EXERCISE INSTRUCTIONS
Beginning with the line that holds "lentoasema ovat kohtalaisen siistissä kunno" and ending with the last line of the entries, please output each line exactly, apart from any pictures.

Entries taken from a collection

-- -- --

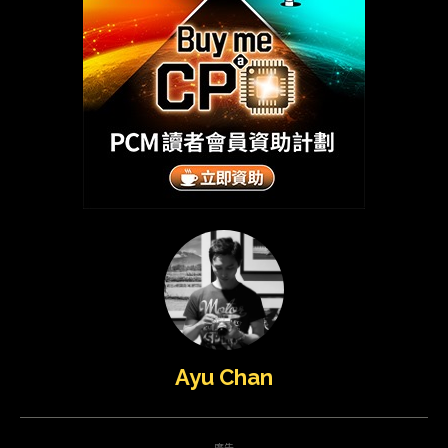
Ayu Chan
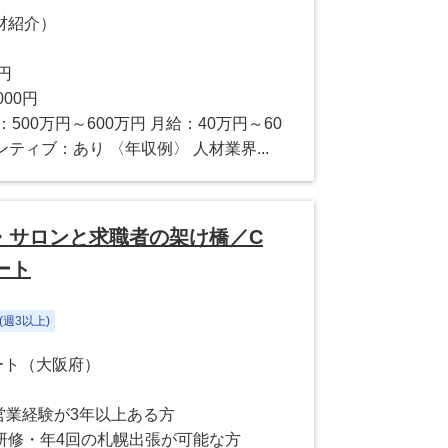
材紹介）
0円
000円
500万円～600万円 月給：40万円～60
ンティブ：あり 〈年収例〉 人材業界...
・サロンと求職者の架け橋／C
ート
週3以上)
モート（大阪府）
営業経験が3年以上ある方
研修・年4回の札幌出張が可能な方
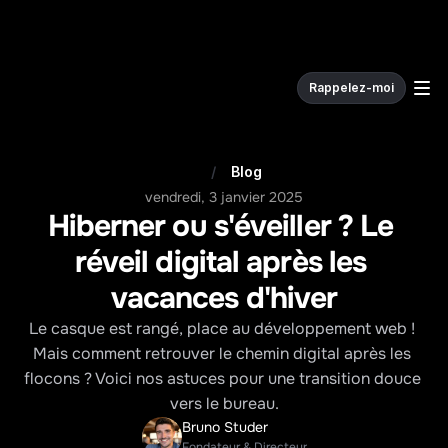
Rappelez-moi
W
e
c
o
d
e
.
/
Blog
vendredi, 3 janvier 2025
Hiberner ou s'éveiller ? Le 
réveil digital après les 
vacances d'hiver
Le casque est rangé, place au développement web ! 
Mais comment retrouver le chemin digital après les 
flocons ? Voici nos astuces pour une transition douce 
vers le bureau.
Bruno Studer
Fondateur & Directeur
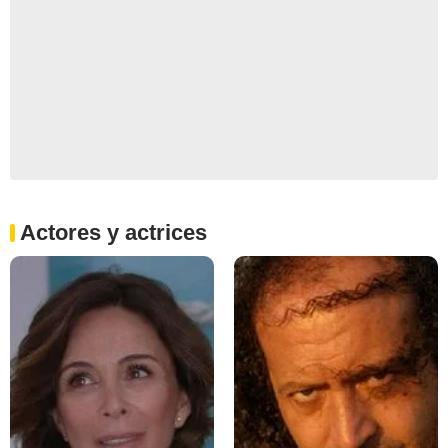
Actores y actrices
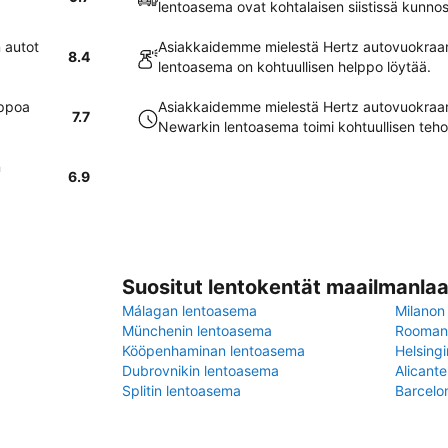
lentoasema ovat kohtalaisen siistissä kunno
 autot
Asiakkaidemme mielestä Hertz autovuokraa
8.4
lentoasema on kohtuullisen helppo löytää.
lppoa
Asiakkaidemme mielestä Hertz autovuokraa
7.7
Newarkin lentoasema toimi kohtuullisen teho
n
6.9
Suositut lentokentät maailmanlaa
Málagan lentoasema
Milanon
Münchenin lentoasema
Rooman 
Kööpenhaminan lentoasema
Helsing
Dubrovnikin lentoasema
Alicant
Splitin lentoasema
Barcelo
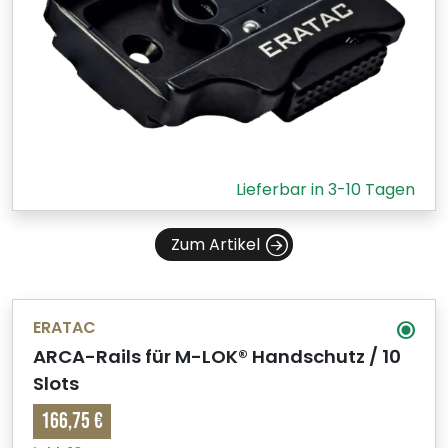
Lieferbar in 3-10 Tagen
Zum Artikel
ERATAC
ARCA-Rails für M-LOK® Handschutz / 10
Slots
166,75 €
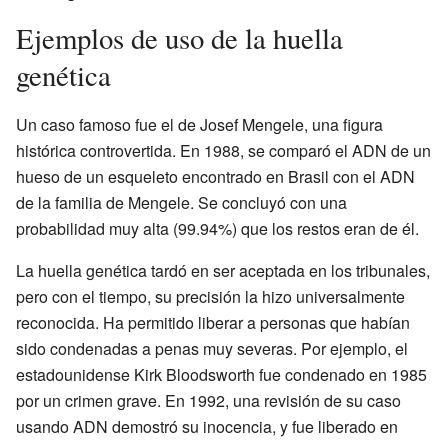
Ejemplos de uso de la huella
genética
Un caso famoso fue el de Josef Mengele, una figura
histórica controvertida. En 1988, se comparó el ADN de un
hueso de un esqueleto encontrado en Brasil con el ADN
de la familia de Mengele. Se concluyó con una
probabilidad muy alta (99.94%) que los restos eran de él.
La huella genética tardó en ser aceptada en los tribunales,
pero con el tiempo, su precisión la hizo universalmente
reconocida. Ha permitido liberar a personas que habían
sido condenadas a penas muy severas. Por ejemplo, el
estadounidense Kirk Bloodsworth fue condenado en 1985
por un crimen grave. En 1992, una revisión de su caso
usando ADN demostró su inocencia, y fue liberado en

-- -- --

FINISHED EXERCISE
lentoasema ovat kohtalaisen siistissä kunno
 autot
Asiakkaidemme mielestä Hertz autovuokraa
8.4
lentoasema on kohtuullisen helppo löytää.
lppoa
Asiakkaidemme mielestä Hertz autovuokraa
7.7
Newarkin lentoasema toimi kohtuullisen teho
n
6.9
Suositut lentokentät maailmanlaa
Málagan lentoasema
Milanon
Münchenin lentoasema
Rooman 
Kööpenhaminan lentoasema
Helsing
Dubrovnikin lentoasema
Alicant
Splitin lentoasema
Barcelo
Lieferbar in 3-10 Tagen
Zum Artikel
ERATAC
ARCA-Rails für M-LOK® Handschutz / 10
Slots
166,75 €
Ejemplos de uso de la huella
genética
Un caso famoso fue el de Josef Mengele, una figura
histórica controvertida. En 1988, se comparó el ADN de un
hueso de un esqueleto encontrado en Brasil con el ADN
de la familia de Mengele. Se concluyó con una
probabilidad muy alta (99.94%) que los restos eran de él.
La huella genética tardó en ser aceptada en los tribunales,
pero con el tiempo, su precisión la hizo universalmente
reconocida. Ha permitido liberar a personas que habían
sido condenadas a penas muy severas. Por ejemplo, el
estadounidense Kirk Bloodsworth fue condenado en 1985
por un crimen grave. En 1992, una revisión de su caso
usando ADN demostró su inocencia, y fue liberado en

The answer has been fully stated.